『残酷な食事』 中村 元

二人のラッコが、テレビでアマゾンの特集を見ていました。
川を流れてきた動物の死体に、たくさんのピラニアが群がっています。みるみるうちに動物は白骨化してしまいました。
女の子のラッコが、両手で目をおおいながら言います。
「きゃー!なんて獰猛な魚なの。それに見てよ、あの残酷な食べ方。私たち、アマゾンに住んでいなくてよかったわね。」

次に紹介されたのは、大蛇アナコンダが川辺に水を飲みに来たカワウソを食べるシーンでした。するするっと地面を這い寄ってきたアナコンダが目にもとまらぬスピードで、愛らしいカワウソに襲いかかります。
ヘビに体をぐるぐる巻きに絞められたカワウソは、ひとたまりもなくぴくぴくと息絶えます。ヘビはそれを頭から丸飲みするのでした。
「ひゃー!こっちの方が残酷だよ。ぼくらの仲間が、ヘビみたいな気持ちの悪い奴に丸飲みにされるなんて!とても見ちゃいられない。なんて残酷な食事なんだ」
今度は男の子のラッコが、目を見開いて叫びました。

番組が終わったので、ラッコたちは食事をすることにしました。
今日は美味しそうなカニが捕れたようです。
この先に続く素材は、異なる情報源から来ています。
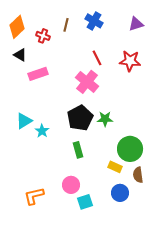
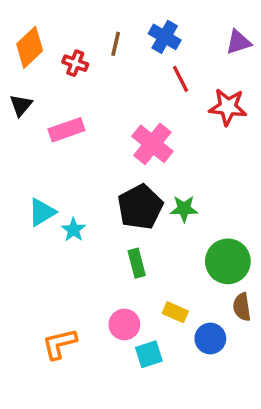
black triangle: (20, 55) -> (21, 105), moved, turned 40
red line: (97, 58) -> (180, 79), moved
yellow rectangle: (115, 167) -> (175, 312), moved

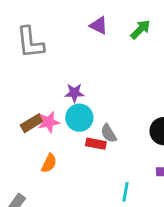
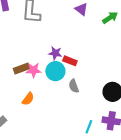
red rectangle: (96, 144) -> (70, 61), moved
cyan line: (126, 192) -> (89, 127), moved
カニはラッコたちの大好物。
「私はね、カニに鼻を挟まれるのが嫌だから、まずハサミをもいじゃうのよ。」
「ぼくはね、お腹の上から逃げだそうとするから、まず足をもいじゃうよ」
ラッコたちのお腹の上で、ハサミをもがれたカニと、足をもがれたカニは、まだ生きたまま、食べられるのを待っています。
「さっきのテレビ、残酷だったね」
「うん、ピラニアもヘビも大嫌いよ。」
ラッコたちは、残酷な食事の話しに夢中になりながら、哀れなカニに食らいついたのでした。